■ **Records provided**:
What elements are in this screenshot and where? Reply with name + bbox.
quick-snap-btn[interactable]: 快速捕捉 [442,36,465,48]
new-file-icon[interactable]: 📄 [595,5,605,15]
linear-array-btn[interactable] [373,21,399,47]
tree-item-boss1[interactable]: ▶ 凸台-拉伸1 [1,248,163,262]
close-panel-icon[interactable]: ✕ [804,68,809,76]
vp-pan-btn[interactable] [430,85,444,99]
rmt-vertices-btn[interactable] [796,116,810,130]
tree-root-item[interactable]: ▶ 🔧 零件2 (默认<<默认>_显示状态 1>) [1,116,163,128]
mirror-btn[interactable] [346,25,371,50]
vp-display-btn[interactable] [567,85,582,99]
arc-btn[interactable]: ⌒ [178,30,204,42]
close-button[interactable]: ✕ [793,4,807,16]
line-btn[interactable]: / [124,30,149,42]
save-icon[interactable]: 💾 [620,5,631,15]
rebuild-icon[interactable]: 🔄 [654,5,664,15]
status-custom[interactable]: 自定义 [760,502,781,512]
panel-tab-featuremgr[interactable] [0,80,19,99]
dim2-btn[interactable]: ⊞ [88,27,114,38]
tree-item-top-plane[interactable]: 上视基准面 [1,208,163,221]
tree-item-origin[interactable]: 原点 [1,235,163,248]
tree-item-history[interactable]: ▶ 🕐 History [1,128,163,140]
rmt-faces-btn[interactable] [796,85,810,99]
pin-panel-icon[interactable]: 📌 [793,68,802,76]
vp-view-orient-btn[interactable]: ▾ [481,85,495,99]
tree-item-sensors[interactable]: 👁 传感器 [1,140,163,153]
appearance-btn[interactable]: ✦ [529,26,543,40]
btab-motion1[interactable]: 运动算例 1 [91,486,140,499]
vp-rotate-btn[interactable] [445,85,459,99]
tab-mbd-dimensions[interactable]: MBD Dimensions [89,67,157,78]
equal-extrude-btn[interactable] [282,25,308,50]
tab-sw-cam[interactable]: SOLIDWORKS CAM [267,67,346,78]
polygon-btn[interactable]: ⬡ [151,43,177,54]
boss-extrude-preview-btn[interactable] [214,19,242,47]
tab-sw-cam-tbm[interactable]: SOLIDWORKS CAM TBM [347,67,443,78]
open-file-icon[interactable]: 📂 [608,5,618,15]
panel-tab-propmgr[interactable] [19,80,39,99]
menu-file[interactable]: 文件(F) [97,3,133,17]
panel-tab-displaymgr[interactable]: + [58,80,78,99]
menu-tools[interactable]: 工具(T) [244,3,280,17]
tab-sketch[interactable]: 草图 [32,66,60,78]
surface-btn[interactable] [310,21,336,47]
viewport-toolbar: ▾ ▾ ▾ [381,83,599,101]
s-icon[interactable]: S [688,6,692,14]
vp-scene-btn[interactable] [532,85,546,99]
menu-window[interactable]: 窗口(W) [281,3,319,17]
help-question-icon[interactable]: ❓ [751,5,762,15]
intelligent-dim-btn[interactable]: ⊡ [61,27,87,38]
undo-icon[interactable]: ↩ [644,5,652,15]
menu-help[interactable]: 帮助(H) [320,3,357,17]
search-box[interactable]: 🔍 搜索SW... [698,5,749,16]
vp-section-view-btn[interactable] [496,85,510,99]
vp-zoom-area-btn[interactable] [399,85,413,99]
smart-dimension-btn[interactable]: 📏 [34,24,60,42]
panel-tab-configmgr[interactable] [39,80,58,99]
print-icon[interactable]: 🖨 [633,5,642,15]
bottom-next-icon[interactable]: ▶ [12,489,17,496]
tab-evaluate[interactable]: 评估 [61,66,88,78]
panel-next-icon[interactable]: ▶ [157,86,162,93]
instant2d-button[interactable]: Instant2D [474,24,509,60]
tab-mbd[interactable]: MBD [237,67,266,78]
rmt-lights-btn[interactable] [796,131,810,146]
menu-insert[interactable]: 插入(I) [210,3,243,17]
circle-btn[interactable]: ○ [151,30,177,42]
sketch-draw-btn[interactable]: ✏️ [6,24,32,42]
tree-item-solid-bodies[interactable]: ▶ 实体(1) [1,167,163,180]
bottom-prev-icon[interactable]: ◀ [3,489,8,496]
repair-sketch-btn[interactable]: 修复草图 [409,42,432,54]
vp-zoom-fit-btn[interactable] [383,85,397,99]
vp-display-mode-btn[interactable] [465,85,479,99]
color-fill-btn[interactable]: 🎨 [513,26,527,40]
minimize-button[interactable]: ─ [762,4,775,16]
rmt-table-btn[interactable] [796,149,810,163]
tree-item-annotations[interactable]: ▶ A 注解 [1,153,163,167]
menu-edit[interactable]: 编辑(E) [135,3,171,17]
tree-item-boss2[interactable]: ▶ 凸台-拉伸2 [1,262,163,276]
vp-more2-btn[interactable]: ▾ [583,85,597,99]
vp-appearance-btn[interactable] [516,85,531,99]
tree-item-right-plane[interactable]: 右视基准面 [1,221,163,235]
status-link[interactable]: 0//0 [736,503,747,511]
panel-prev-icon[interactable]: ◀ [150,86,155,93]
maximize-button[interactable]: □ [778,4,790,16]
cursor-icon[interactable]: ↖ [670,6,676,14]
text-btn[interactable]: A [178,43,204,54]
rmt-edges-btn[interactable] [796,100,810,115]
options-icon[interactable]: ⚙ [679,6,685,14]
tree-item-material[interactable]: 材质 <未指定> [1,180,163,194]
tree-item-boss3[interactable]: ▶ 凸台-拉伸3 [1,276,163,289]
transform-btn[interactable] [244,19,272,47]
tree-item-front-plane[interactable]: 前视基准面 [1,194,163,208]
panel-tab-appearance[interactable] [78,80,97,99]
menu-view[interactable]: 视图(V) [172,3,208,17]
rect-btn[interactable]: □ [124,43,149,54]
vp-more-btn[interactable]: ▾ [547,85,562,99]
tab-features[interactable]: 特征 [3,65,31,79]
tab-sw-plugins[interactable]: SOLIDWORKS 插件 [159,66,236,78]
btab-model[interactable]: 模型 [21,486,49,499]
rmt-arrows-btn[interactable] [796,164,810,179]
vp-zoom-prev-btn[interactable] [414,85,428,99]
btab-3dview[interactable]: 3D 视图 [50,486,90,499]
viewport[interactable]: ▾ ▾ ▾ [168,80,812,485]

■ **Exercise directions**: Count the lines in the records above that contain the word "button", and report only that number.

■ **Result**: 4